The nonprofits serve as part of the Maricopa County Relocation Assistance Program, a welfare program to bolster refugee and refugee family economic and social self-sufficiency.
In a press release, Supervisor Steve Gallardo said that the county was fortunate enough to subsidize this welfare program for refugees.
“Maricopa County is fortunate to have many nonprofits that help refugees from other countries find housing, medical care, and cross language barriers so they can integrate and become an asset,” state Gallardo.
The greatest bulk of the funding went to Chicanos Por La Causa (CPLC) with nearly $1.88 million to serve 40 families. That metes out to nearly $47,000 per family. Their program provides the widest array of services: outreach, intake, transitional housing, legal services, and stabilization support.
As AZ Free News has reported previously, CPLC’s subsidiary is facing federal investigation for pandemic loan fraud. CPLC’s President and CEO, David Adame, served on Gov.
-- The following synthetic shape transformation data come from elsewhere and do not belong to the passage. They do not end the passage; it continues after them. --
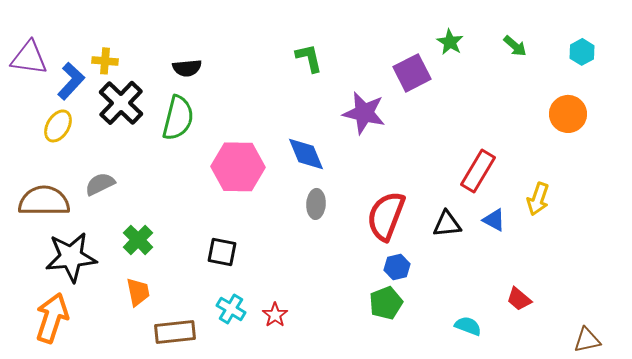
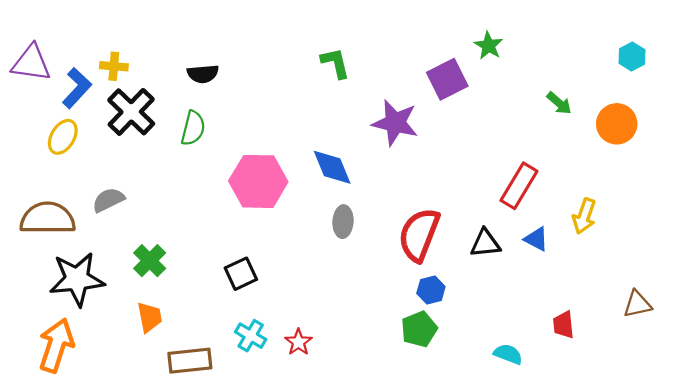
green arrow: (515, 46) -> (559, 103), moved
green semicircle: (178, 118) -> (193, 128), size x0.7
black square: (222, 252) -> (241, 274), turned -36
red trapezoid: (519, 299) -> (563, 325), turned 44
brown triangle: (587, 340) -> (637, 304), moved

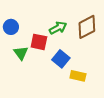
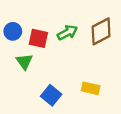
red square: (39, 42) -> (38, 38), moved
blue square: (61, 59) -> (51, 95), moved

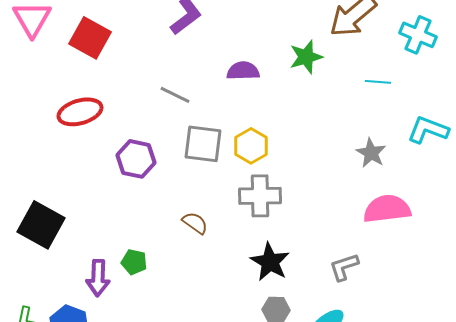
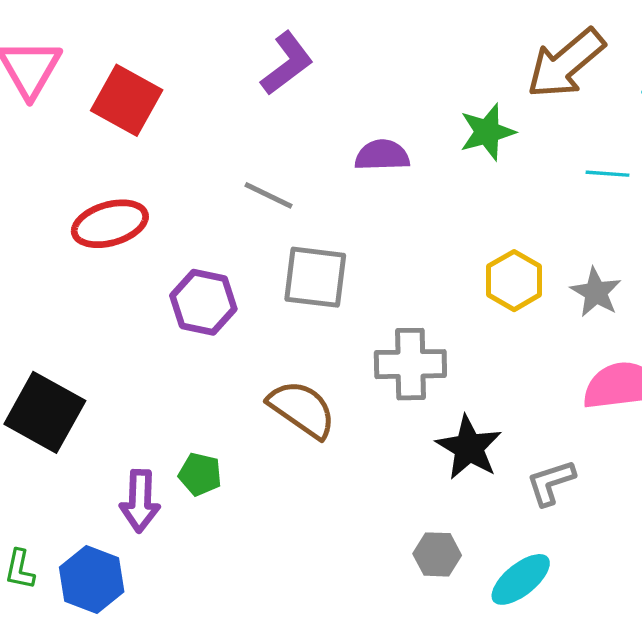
yellow hexagon: (251, 146) -> (514, 281), moved
brown semicircle: (195, 223) -> (302, 409), size x1.6
black star: (270, 262) -> (469, 448), moved

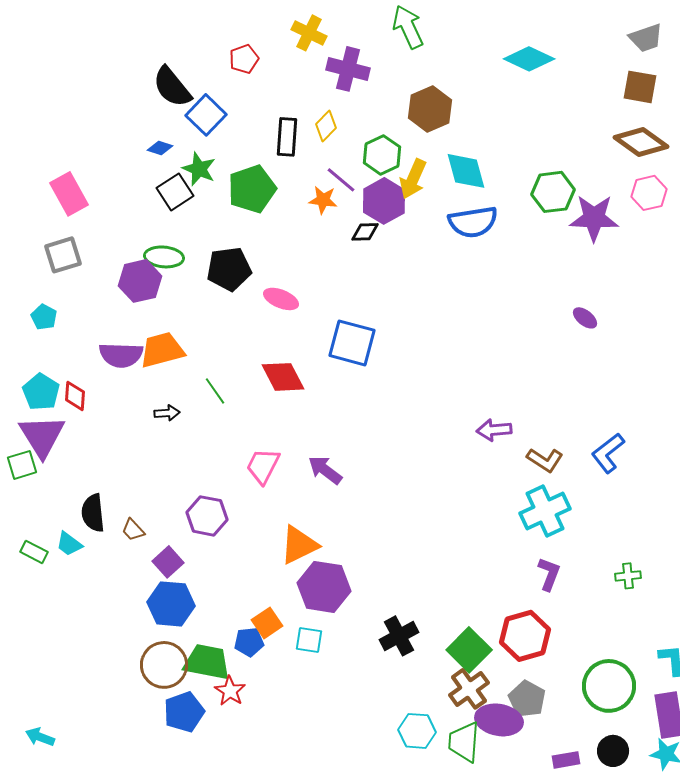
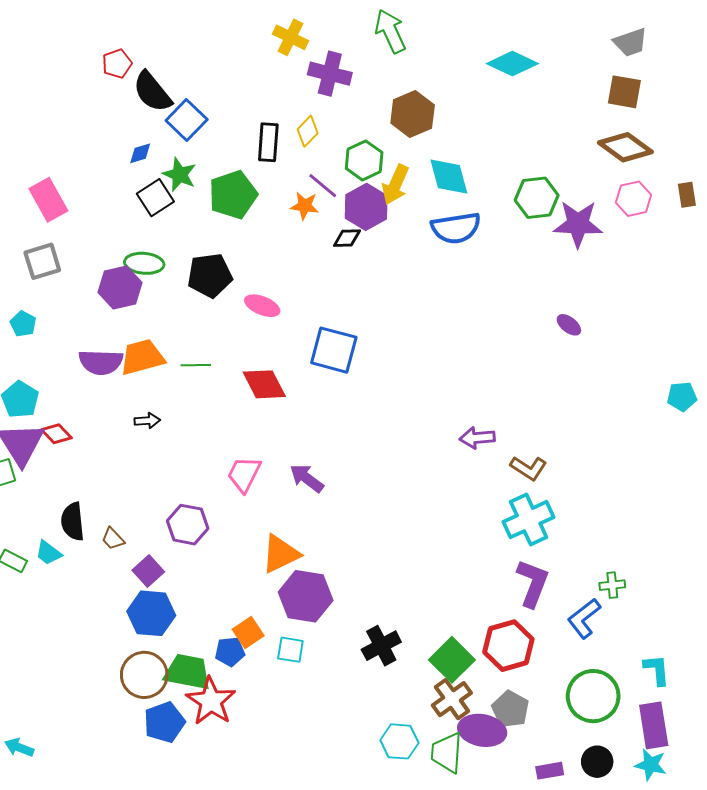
red pentagon: (244, 59) -> (117, 64), moved
blue diamond: (160, 148) -> (140, 153), turned -35
green line: (215, 391) -> (196, 365), moved, turned -56
red diamond: (75, 396) -> (56, 434), moved, turned -48
blue L-shape: (608, 453) -> (584, 618), moved
purple L-shape: (549, 574) -> (533, 583), size x1.4
red star: (230, 691) -> (211, 701), size x1.6

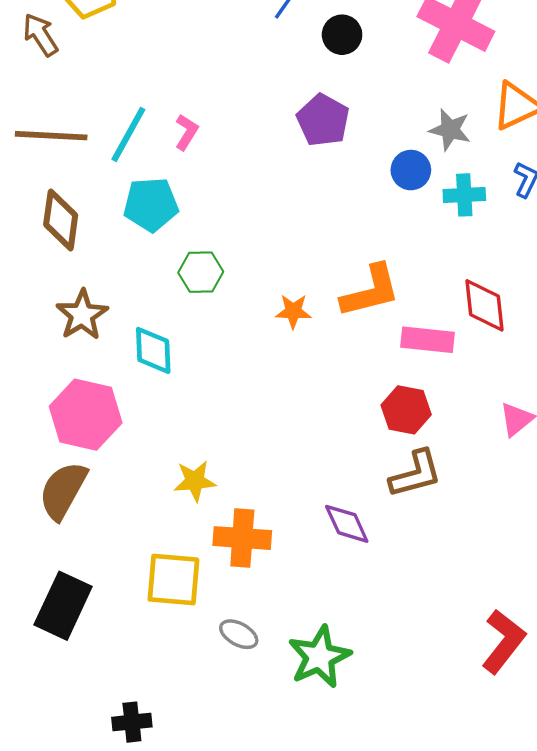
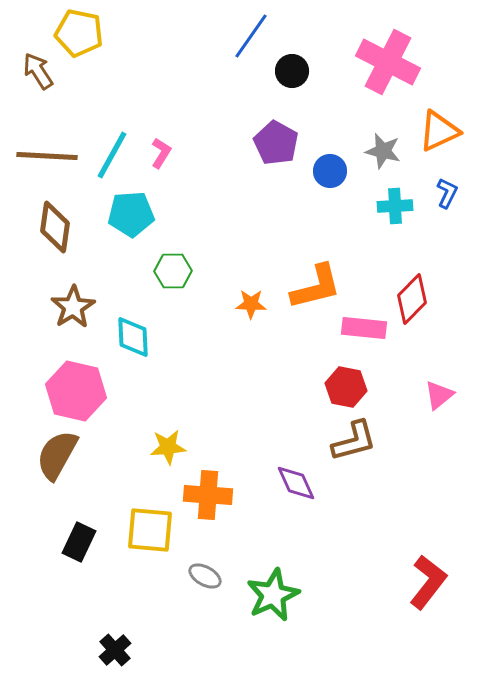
blue circle: (411, 170) -> (330, 171), moved
red diamond: (484, 305) -> (412, 299), turned 51
black rectangle: (63, 606) -> (79, 542), moved, size x0.7
black cross: (132, 722) -> (115, 650), turned -36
Katie Hobbs’ transition team.
It’s interesting that Gallardo decided to speak on this latest round of refugee welfare, since he also served on Hobbs’ transition team with Adame and, later, was Hobbs’ pick for Democratic Party Chair.
Of note, the federal webpage outlining the investigation into CPLC’s subsidiary, Prestamos, for pandemic loan fraud disappeared in late February. Archives of the report were available through February 24, but disappeared by February 27.
Also earlier this year, several CPLC leaders were identified as part of the liberal think tank that helped provide the cover-up for Hunter Biden’s laptop.
The Area Agency on Aging will receive over $125,400 to assist 100 elder refugees with pre-literacy and citizenship classes, as well as financial assistance for citizen application fees.
Friendly House received nearly $345,000 to provide adult education, emergency report, and immigration services to 150 refugees.
The International Rescue Committee received over $1.6 million. Of that funding, over $675,500 will provide case management services to 100 refugees, as well as training those community providers in “culturally appropriate techniques” to provide “culturally appropriate services” to crime victims. The remainder, over $957,400, will give legal services for refugees.
Lutheran Social Services will receive $600,000 to provide case management, medical services, and other support to “the most vulnerable refugees.” The press release named families, single parents, and women under this category.
Finally, the Somali American United Council of America will receive $312,000 to give refugees job placement services and “women’s empowerment.” The funding will also support nutrition, health, citizenship, digital literacy, and cultural adaptation classes.